As the Doors Swing Open, Schools Scramble for Teachers

Last-minute hiring limits choices and hampers teacher preparation

Suzanne Adams has a week to prepare for her first year as an eighth-grade science teacher at Portland's Mt. Tabor Middle School. In that time, she must transform a cluttered old shop room into an enticing classroom, hunt up materials for science projects, and write lesson plans for at least 120 students.

"It's definitely not enough time," she says.

Ms. Adams was hired just a few weeks before classes began, the result of 11th-hour school budgeting. She is just one of thousands of teachers across the nation hurled into the classroom as the first school bell is about to ring.

Increased enrollment, last-minute wrangling over school budgets, and a growing shortage of teachers have left many of the nation's school districts scrambling to fill teaching positions. Most students will have a full-time teacher standing in front of them on opening day. But some educators are concerned that the last-minute dash to fill positions carries high costs, both in terms of quality and the ability to attract strong candidates to the profession.

"I used to tell principals when I was a superintendent that the most important decision they made was the hiring decision," says Paul Houston, executive director of the American Association of School Administrators, who recalls that his former wife once learned at 2 a.m. at a school board meeting that she would be hired to teach school six hours later. "The more you hustle around at the last minute, the more likely you are to make a mistake."

The problem of last-minute hiring has no end in sight, Mr. Houston says. For one thing, there are barely enough teachers to fill the open positions. "Your ability to be selective is not what it once was," Houston says.

And enrollment is going through the schoolhouse roof. Federal officials predict that public and private school enrollment will hit a high of 52.2 million students this fall, about 800,000 greater than last year.

Education Secretary Richard Riley has estimated that in the next decade, the nation will have to build 6,000 additional schools and hire 2 million more teachers. Enrollment is expected to peak at 54.3 million in 2007, according to a recent Department of Education report.

Budget decisions contribute to the squeeze. In Portland, Ore., school district officials didn't learn their annual budget figure until mid-July, more than three months behind schedule. "It has been a real crunch," says Marsha Richard, a personnel administrator for the district.

"If you had lots of time, and you had 100 applicants, you'd probably choose someone different than when you have a week and five applicants."

The 58,000-student district hires about 200 teachers annually. But despite pressure to fill positions, the school district has maintained a rigorous interview process.

Potential teachers are first screened through the personnel department. When a vacancy becomes available, the best five to 10 candidates are referred to the school's principal, who reviews the candidates' files and schedules interviews.

Applicants are screened by a committee. They must undergo extensive background checks, including fingerprinting, to verify that they have no criminal record.

"We would rather start the year with a substitute and continue looking, than offer a job to someone just because they have a license," says Ms. Richard. "We realize we could have these people for the next 30 years. And we want them to be the best for the students."

Adams, the new eighth-grade teacher at Mt.Tabor Middle School, was beginning to think she wouldn't be hired this year.

"I didn't get any calls all summer long, and I was starting to think that maybe it was going to be impossible," she says. "And then, at the last minute, I started getting calls from all over the place."

Adams is one of a growing number of new teachers who worked in other fields before deciding to become an educator. She worked as a nurse at a logging camp, then took time off to raise her two children before going back to school, where she added a secondary education certificate to the bachelor of science degree she already held in biology.
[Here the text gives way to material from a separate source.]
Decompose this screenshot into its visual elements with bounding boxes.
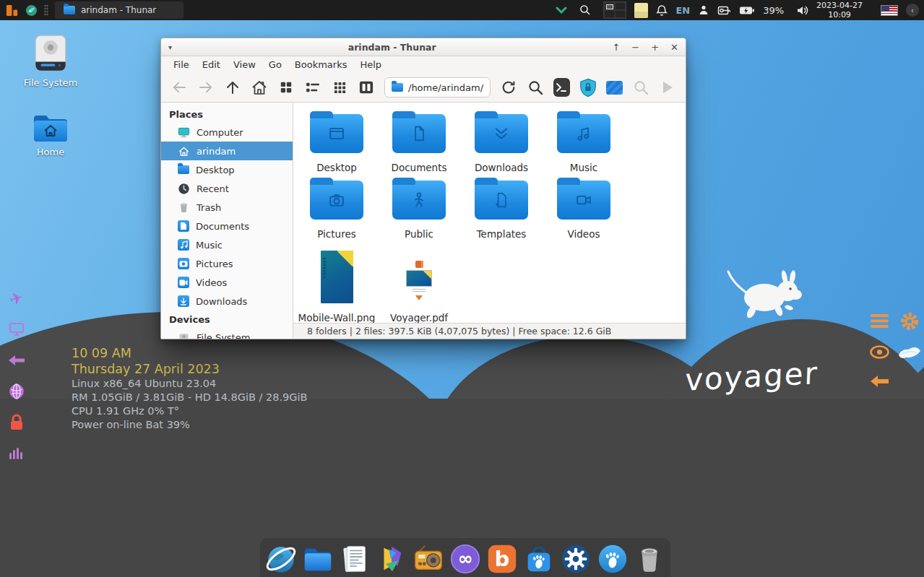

Math and science teachers are currently in particularly high demand. It is estimated that about 1 in 4 of the nation's math teachers is not certified to be teaching the subject.

"What we're concerned about is that this last-minute hiring doesn't lead to hiring people who are unqualified or not prepared to teach what they are hired to teach," says Donna Fowler, spokeswoman for the American Federation of Teachers in Washington.

California school administrators have had to deal with a tremendous hiring crunch after the state legislature mandated a reduction in class size last year. Parental concern rose as the state hired an unprecedented number of "emergency waivered" teachers who met the minimum acceptable requirements for reading, writing, and math skills.

This year, Baltimore district officials made a similar decision to try to reduce class size for Grades 1 through 3. To meet the challenge, the city school system - buoyed by a boost in state funding - began to fill some 300 positions at a two-day job fair just 12 days before school begins on Sept. 3. In one day, applicants were interviewed - in some cases fingerprinted and given drug tests - and were hired on the spot, pending the outcome of background checks.

Two out of 3 positions were filled, says Ken Kuyawa, director of employment and placement for Baltimore City Public Schools. He agrees it was not an ideal situation. "You're not going to get as qualified people as if you would have started in May or June," he says.

But, he insists, "We're still looking for quality, we're not just looking for numbers."